**AIM OF THE TASK**
Find "Email as winmail.dat?" and "Step 1: All" in the records below. Copy the lines holding them and every line between, exactly, and no others.

**MATERIAL TO PROCESS**
▼

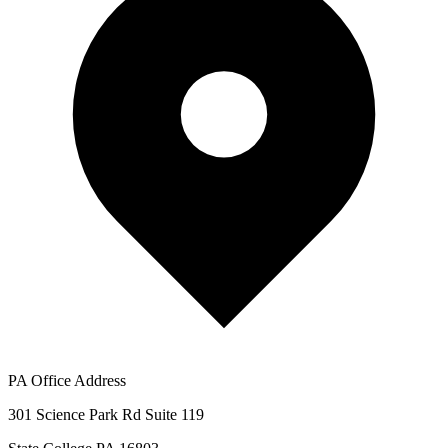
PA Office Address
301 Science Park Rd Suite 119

▲
▼

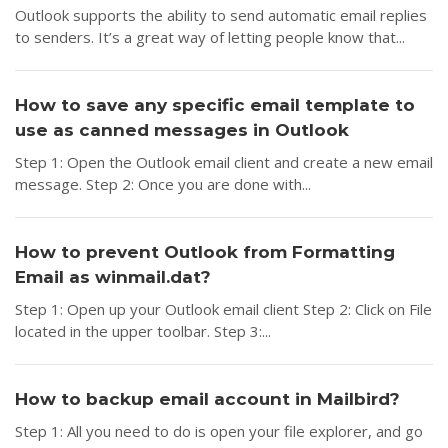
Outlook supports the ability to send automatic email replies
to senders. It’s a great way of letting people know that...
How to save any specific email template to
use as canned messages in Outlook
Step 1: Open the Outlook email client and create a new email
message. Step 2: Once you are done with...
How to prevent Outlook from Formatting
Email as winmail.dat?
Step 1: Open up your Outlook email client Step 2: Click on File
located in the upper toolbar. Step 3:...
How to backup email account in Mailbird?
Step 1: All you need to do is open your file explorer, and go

▲

**ANSWER**
Email as winmail.dat?
Step 1: Open up your Outlook email client Step 2: Click on File
located in the upper toolbar. Step 3:...
How to backup email account in Mailbird?
Step 1: All you need to do is open your file explorer, and go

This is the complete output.